- Opening Delimiter -

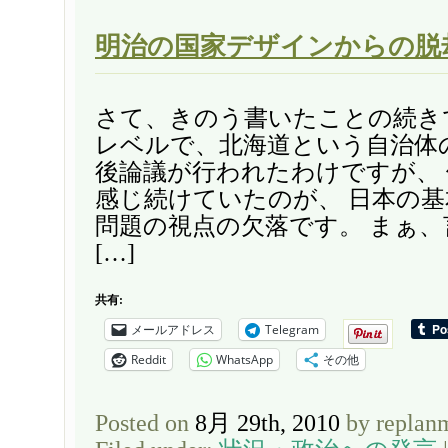
明治の国家デザインからの脱
さて、きのう書いたことの続き
レベルで、北海道という自治体の
後論議が行われたわけですが、
感じ続けていたのが、 日本の
問題の視点の欠落です。 まぁ
[…]
共有:
メールアドレス
Telegram
Reddit
WhatsApp
その他
Posted on
8月 29th, 2010
by replan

- Closing Delimiter -

WHAT YOU SHOULD DO >>
Leaving out the pictures, repeat the data above exactly.

SOLUTION TO THIS EXERCISE >>
明治の国家デザインからの脱
さて、きのう書いたことの続き
レベルで、北海道という自治体の
後論議が行われたわけですが、
感じ続けていたのが、 日本の
問題の視点の欠落です。 まぁ
[…]
共有:
メールアドレス
Telegram
Reddit
WhatsApp
その他
Posted on
8月 29th, 2010
by replan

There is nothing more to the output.